## Instructions for the task
Please list all lines of the material below in which the string "grafisk" occurs.
● ● ● ● ● ● ●
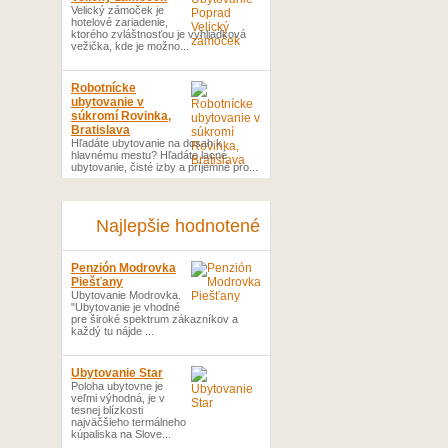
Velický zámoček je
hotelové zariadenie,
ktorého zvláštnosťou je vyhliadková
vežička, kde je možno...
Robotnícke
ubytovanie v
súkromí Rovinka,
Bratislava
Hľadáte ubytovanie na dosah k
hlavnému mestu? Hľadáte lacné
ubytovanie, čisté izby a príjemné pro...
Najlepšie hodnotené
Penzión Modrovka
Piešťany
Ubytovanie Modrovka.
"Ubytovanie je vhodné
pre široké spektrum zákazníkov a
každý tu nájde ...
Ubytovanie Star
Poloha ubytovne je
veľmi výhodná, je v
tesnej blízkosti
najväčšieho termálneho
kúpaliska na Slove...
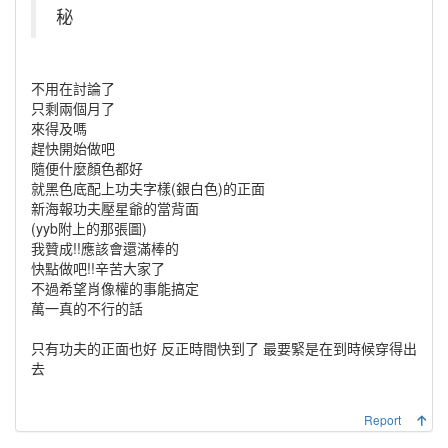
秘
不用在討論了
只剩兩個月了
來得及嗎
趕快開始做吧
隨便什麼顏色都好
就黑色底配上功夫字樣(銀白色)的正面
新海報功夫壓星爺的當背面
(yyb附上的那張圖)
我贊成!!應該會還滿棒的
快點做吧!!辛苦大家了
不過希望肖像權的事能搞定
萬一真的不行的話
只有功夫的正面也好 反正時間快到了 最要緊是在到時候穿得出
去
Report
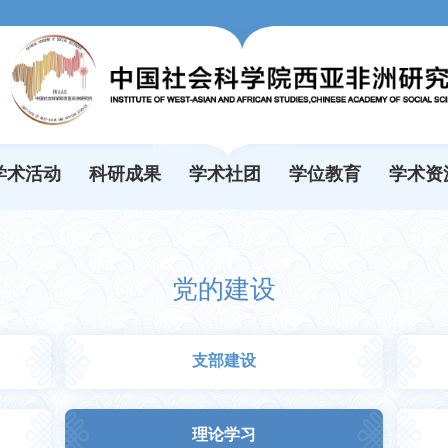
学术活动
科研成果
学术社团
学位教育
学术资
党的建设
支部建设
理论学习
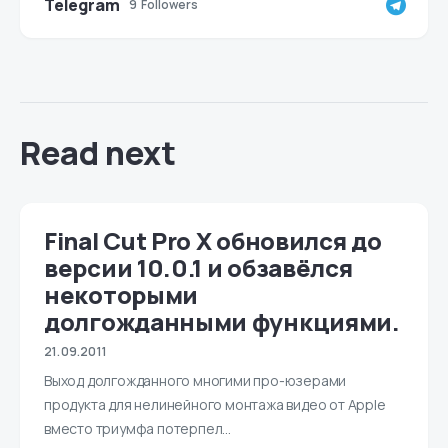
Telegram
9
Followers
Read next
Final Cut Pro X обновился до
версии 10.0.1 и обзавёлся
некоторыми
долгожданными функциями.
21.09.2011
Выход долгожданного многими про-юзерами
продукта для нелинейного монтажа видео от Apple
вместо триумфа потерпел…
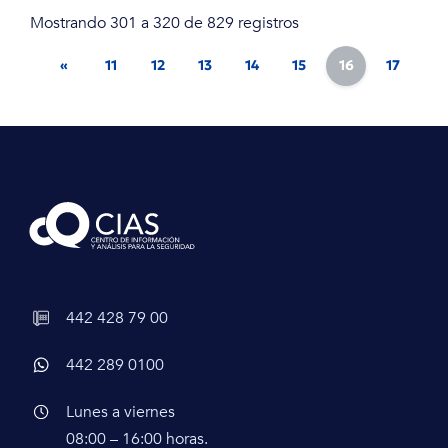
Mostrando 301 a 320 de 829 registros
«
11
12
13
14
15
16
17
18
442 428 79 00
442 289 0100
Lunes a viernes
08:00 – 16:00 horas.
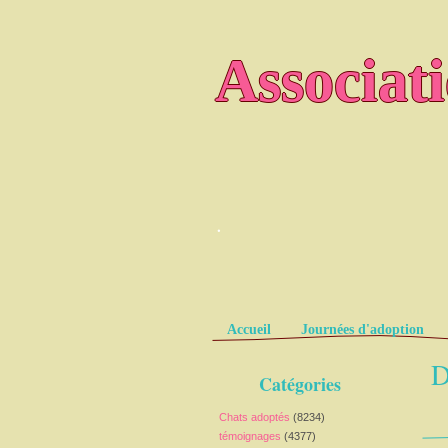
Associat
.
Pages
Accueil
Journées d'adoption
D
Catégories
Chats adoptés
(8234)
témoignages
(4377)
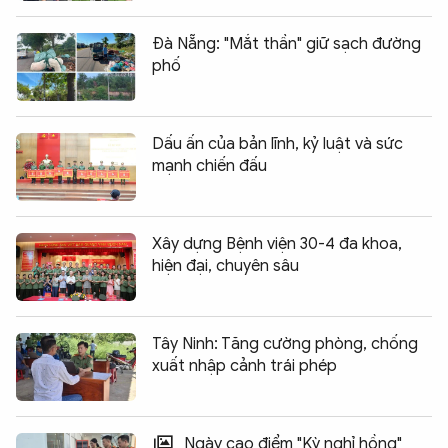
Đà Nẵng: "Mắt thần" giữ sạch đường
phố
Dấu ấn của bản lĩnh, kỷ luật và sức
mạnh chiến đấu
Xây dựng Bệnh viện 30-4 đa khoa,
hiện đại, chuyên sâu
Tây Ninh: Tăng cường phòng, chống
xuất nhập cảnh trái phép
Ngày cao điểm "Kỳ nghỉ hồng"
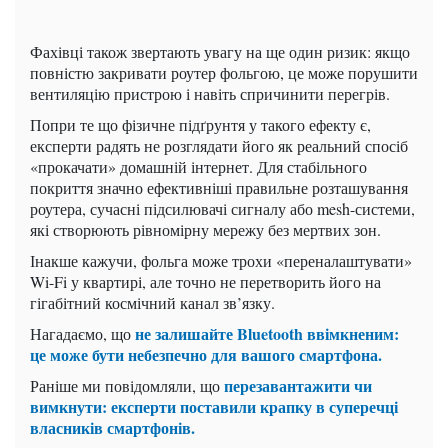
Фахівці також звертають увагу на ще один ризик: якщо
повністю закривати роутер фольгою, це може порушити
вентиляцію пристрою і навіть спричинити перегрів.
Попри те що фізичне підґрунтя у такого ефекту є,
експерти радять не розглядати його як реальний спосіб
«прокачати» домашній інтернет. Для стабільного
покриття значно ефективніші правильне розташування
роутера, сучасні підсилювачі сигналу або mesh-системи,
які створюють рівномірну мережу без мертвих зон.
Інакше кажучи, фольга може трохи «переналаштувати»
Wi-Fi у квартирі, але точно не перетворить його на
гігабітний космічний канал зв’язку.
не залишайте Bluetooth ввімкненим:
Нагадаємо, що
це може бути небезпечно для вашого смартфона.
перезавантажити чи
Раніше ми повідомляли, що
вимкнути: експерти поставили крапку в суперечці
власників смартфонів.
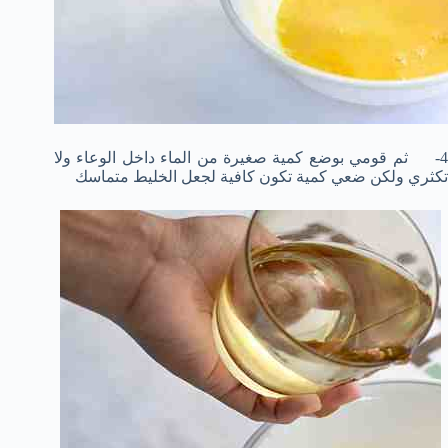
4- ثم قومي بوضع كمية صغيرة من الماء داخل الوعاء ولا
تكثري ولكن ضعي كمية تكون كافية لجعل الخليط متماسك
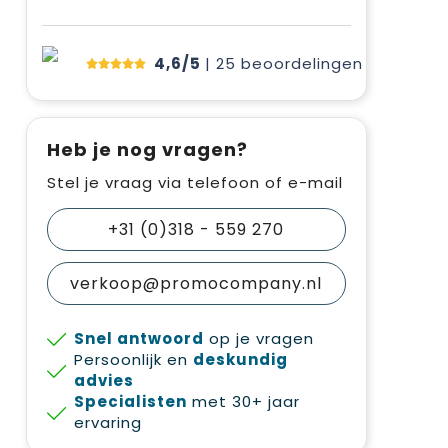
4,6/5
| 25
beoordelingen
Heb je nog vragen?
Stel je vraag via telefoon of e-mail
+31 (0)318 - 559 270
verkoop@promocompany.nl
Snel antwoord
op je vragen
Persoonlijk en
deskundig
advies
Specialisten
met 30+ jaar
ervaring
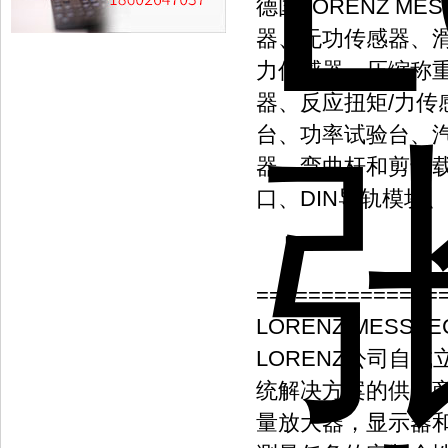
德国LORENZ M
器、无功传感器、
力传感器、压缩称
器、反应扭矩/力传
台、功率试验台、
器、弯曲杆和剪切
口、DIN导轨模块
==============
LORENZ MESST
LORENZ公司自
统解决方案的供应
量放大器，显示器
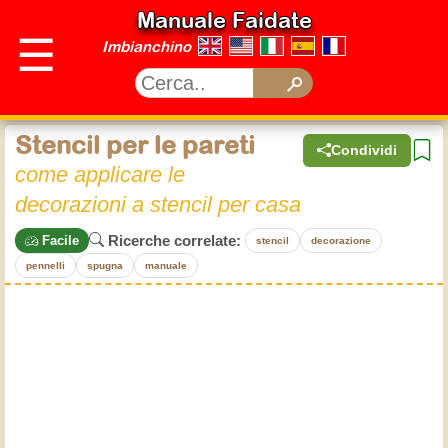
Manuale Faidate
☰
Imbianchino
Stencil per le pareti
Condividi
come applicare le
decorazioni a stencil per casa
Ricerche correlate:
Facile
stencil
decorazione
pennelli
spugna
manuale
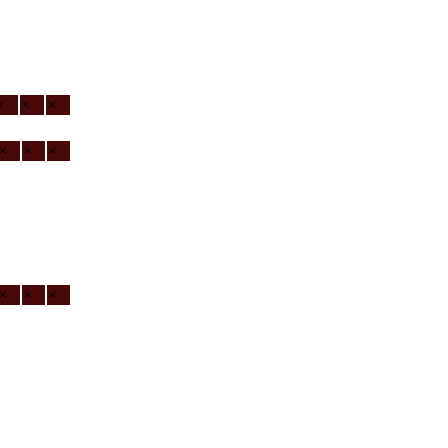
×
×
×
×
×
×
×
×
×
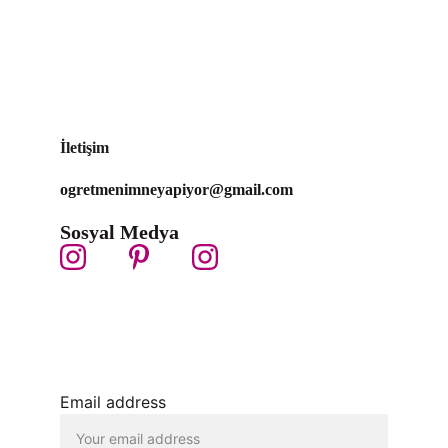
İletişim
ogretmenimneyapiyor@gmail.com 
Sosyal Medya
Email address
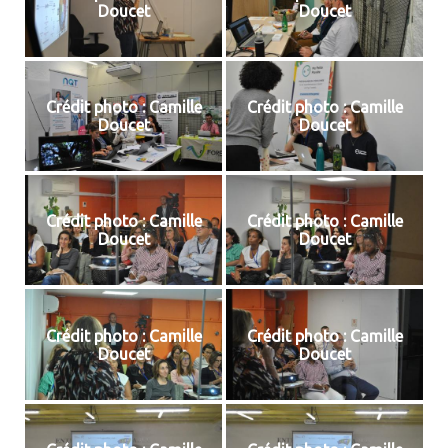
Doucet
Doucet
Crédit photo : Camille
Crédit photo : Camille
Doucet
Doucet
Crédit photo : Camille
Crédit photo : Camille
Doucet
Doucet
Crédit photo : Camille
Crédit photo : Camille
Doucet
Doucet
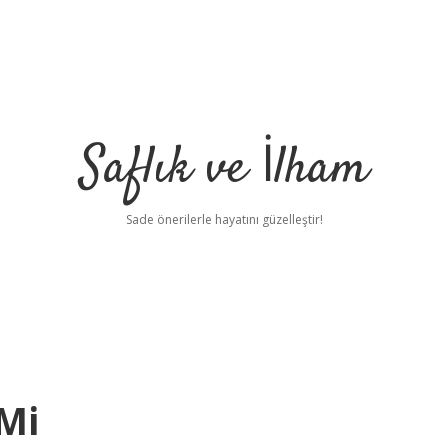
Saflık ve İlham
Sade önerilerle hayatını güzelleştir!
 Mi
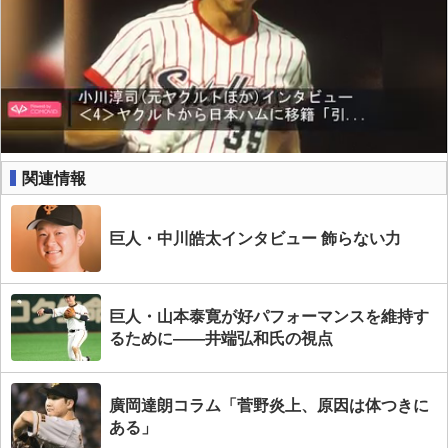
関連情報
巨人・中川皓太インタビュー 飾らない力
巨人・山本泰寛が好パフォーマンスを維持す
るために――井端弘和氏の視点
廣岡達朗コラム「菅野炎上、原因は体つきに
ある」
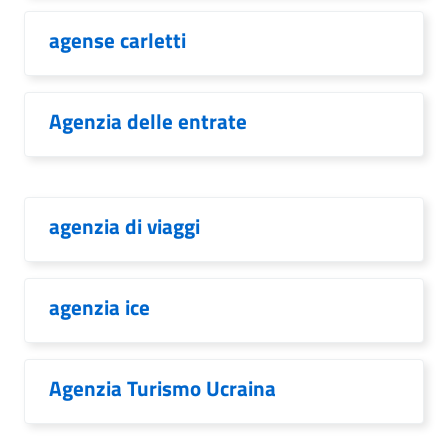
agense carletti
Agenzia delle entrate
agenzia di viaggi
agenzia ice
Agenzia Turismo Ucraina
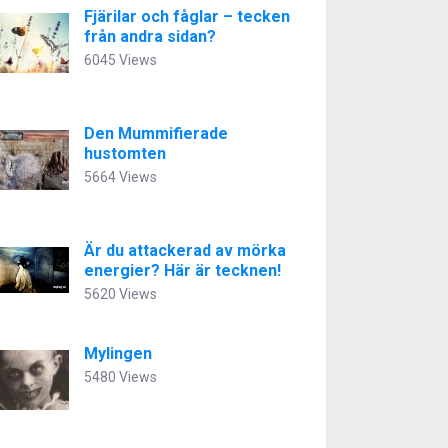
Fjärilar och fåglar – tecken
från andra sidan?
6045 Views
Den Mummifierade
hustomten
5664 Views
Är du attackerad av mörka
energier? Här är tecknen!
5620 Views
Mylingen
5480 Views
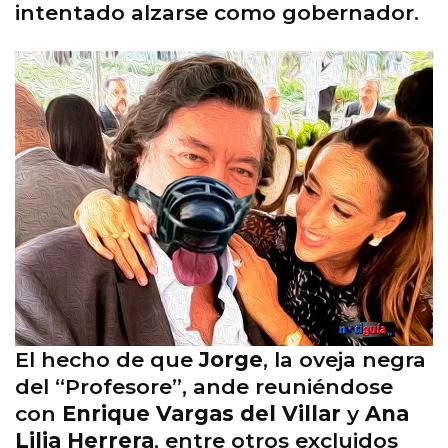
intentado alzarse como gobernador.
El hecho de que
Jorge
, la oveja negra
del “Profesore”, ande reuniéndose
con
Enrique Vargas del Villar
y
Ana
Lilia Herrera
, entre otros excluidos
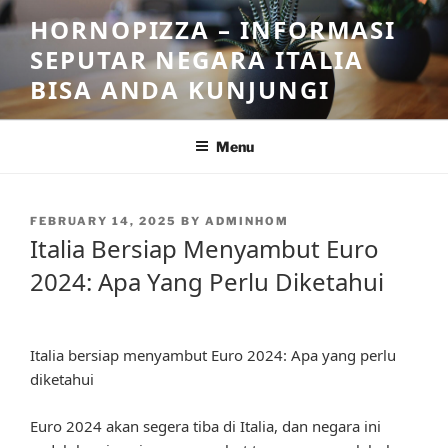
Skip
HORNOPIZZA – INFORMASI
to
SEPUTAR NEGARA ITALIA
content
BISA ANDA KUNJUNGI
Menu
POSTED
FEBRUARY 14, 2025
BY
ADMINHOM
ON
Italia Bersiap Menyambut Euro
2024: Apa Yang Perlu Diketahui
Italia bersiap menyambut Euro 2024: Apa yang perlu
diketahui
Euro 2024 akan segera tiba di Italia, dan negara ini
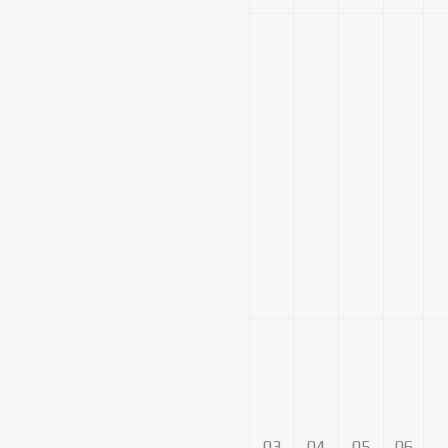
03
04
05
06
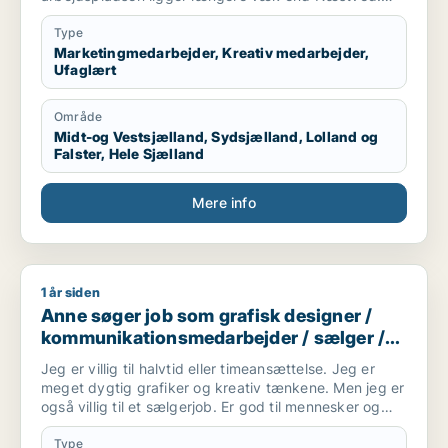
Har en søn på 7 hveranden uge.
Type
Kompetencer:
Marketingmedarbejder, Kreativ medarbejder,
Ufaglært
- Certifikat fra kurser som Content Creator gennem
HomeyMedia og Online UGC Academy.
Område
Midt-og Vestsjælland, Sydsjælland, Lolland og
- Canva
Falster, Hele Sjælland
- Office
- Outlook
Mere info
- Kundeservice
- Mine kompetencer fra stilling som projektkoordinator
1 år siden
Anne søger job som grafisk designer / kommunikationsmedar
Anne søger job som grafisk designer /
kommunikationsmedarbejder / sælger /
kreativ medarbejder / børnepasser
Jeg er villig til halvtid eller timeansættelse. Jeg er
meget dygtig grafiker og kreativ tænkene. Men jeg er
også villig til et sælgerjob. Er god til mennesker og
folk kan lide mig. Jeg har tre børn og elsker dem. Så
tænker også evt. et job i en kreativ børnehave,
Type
● ● ● ● ● ● ●
## Answer for the task
Anne søger job som grafisk designer / kommunikationsmedar
Anne søger job som grafisk designer /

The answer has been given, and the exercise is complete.